On Wed, Oct 29, 2003 at 12:00:25PM -0500, Bijan Soleymani wrote:
| On Wed, Oct 29, 2003 at 10:38:45AM -0500, ScruLoose wrote:

| > Shouldn't you be hitting the L key in mutt, for 'reply-to-list' instead
| > of g for 'reply-to-all'...

Yes, he should.

| To use L I have to define the mailing lists I am subscribed to,

Yes.

| this causes mutt to do weird things (I don't remember exactly what,
| but it might have shown debian-user as the sender of all messages
| from debian-user, instead of the actual senders).

Yes, that is the default behavior.  It is useful only if you don't
have the messages sorted to their own folder.  In that scenario you
can see what list you received the message from.  If you do have the
messages sorted out (as you should, IMO :-)) then it is useless.

The solution is to change index_format to display the way you want it
to, not the default way.  The default (given in muttrc(5)) is
    set index_format="%4C %Z %{%b %d} %-15.15L (%4l) %s"
I prefer the following instead :
    set index_format="%3C %Z %{%b%d} %-15.15F (%4c) %s"
    #                                       ^    ^
The differences are noted in the comment below it.  It shows the
sender address always, rather than the list address when sent to a
list and shows the size in (kilo)bytes instead of lines.

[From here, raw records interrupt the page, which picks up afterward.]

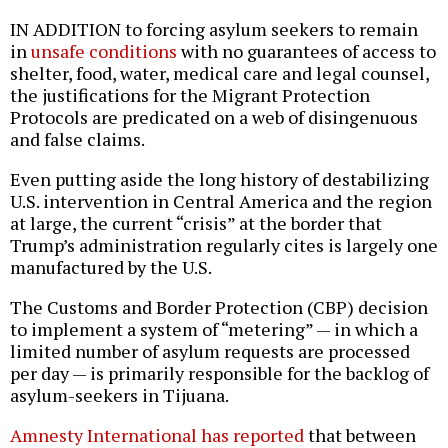
IN ADDITION to forcing asylum seekers to remain
in
unsafe conditions
with no guarantees of access to
shelter, food, water, medical care and legal counsel,
the justifications for the Migrant Protection
Protocols are predicated on a web of disingenuous
and false claims.
Even putting aside the long history of destabilizing
U.S. intervention in Central America and the region
at large, the current “crisis” at the border that
Trump’s administration regularly cites is largely one
manufactured by the U.S.
The Customs and Border Protection (CBP) decision
to implement a system of “metering” — in which a
limited number of asylum requests are processed
per day — is primarily responsible for the backlog of
asylum-seekers in Tijuana.
Amnesty International has reported
that between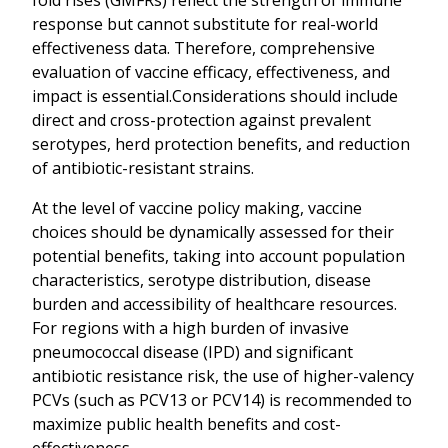
response but cannot substitute for real-world
effectiveness data. Therefore, comprehensive
evaluation of vaccine efficacy, effectiveness, and
impact is essential.Considerations should include
direct and cross-protection against prevalent
serotypes, herd protection benefits, and reduction
of antibiotic-resistant strains.
At the level of vaccine policy making, vaccine
choices should be dynamically assessed for their
potential benefits, taking into account population
characteristics, serotype distribution, disease
burden and accessibility of healthcare resources.
For regions with a high burden of invasive
pneumococcal disease (IPD) and significant
antibiotic resistance risk, the use of higher-valency
PCVs (such as PCV13 or PCV14) is recommended to
maximize public health benefits and cost-
effectiveness.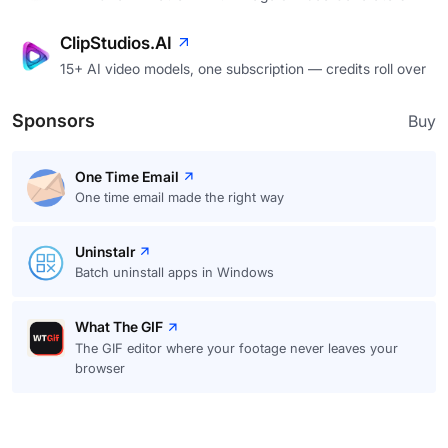
ClipStudios.AI
15+ AI video models, one subscription — credits roll over
Sponsors
Buy
One Time Email
One time email made the right way
Uninstalr
Batch uninstall apps in Windows
What The GIF
The GIF editor where your footage never leaves your
browser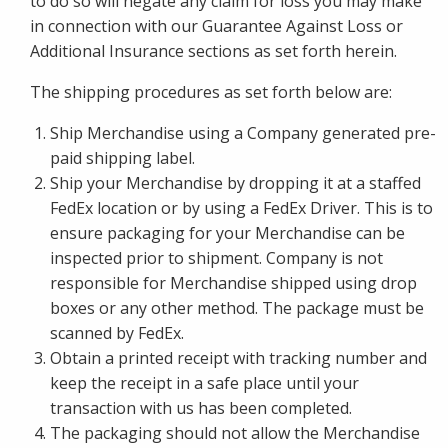
to do so will negate any claim for loss you may make
in connection with our Guarantee Against Loss or
Additional Insurance sections as set forth herein.
The shipping procedures as set forth below are:
Ship Merchandise using a Company generated pre-
paid shipping label.
Ship your Merchandise by dropping it at a staffed
FedEx location or by using a FedEx Driver. This is to
ensure packaging for your Merchandise can be
inspected prior to shipment. Company is not
responsible for Merchandise shipped using drop
boxes or any other method. The package must be
scanned by FedEx.
Obtain a printed receipt with tracking number and
keep the receipt in a safe place until your
transaction with us has been completed.
The packaging should not allow the Merchandise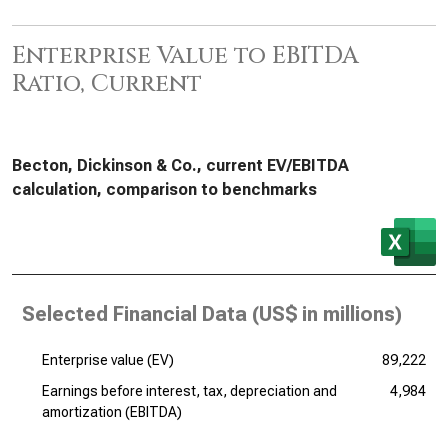
Enterprise Value to EBITDA
Ratio, Current
Becton, Dickinson & Co., current EV/EBITDA
calculation, comparison to benchmarks
Selected Financial Data (
US$ in millions
)
Enterprise value (EV)
89,222
Earnings before interest, tax, depreciation and
4,984
amortization (EBITDA)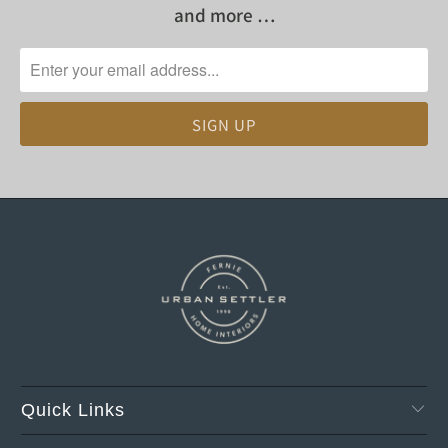
and more …
Quick Links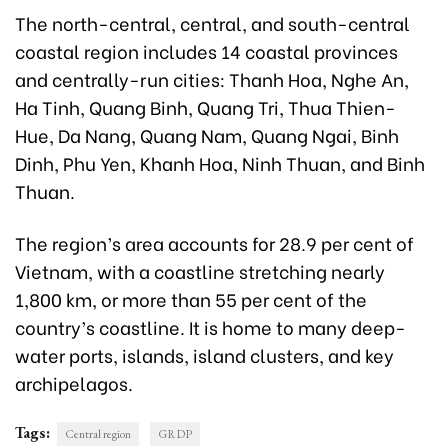
The north-central, central, and south-central
coastal region includes 14 coastal provinces
and centrally-run cities: Thanh Hoa, Nghe An,
Ha Tinh, Quang Binh, Quang Tri, Thua Thien-
Hue, Da Nang, Quang Nam, Quang Ngai, Binh
Dinh, Phu Yen, Khanh Hoa, Ninh Thuan, and Binh
Thuan.
The region’s area accounts for 28.9 per cent of
Vietnam, with a coastline stretching nearly
1,800 km, or more than 55 per cent of the
country’s coastline. It is home to many deep-
water ports, islands, island clusters, and key
archipelagos.
Tags:
Central region
GRDP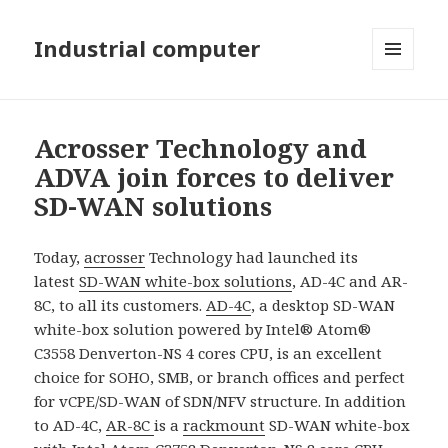
Industrial computer
MENU
AND
WIDGETS
Acrosser Technology and
ADVA join forces to deliver
SD-WAN solutions
Today,
acrosser
Technology had launched its
latest
SD-WAN white-box solutions
, AD-4C and AR-
8C, to all its customers.
AD-4C
, a desktop SD-WAN
white-box solution powered by Intel® Atom®
C3558 Denverton-NS 4 cores CPU, is an excellent
choice for SOHO, SMB, or branch offices and perfect
for vCPE/SD-WAN of SDN/NFV structure. In addition
to AD-4C,
AR-8C
is a
rackmount
SD-WAN white-box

For mailing list folders I use the format below
    folder-hook lists.* 'set index_format="%3C %Z %[%b%d] %-17.17n(%?M?#%3E&%4c?) %s"'
it gives a more optimal spaceing for the data, and shows the number of
threads in a collapsed thread in place of the size of the first
message.

All the details are in muttrc(5).  Adjust to suit.

-D

-- 
The nice thing about windoze is - it does not just crash,
it displays a dialog box and lets you press 'ok' first.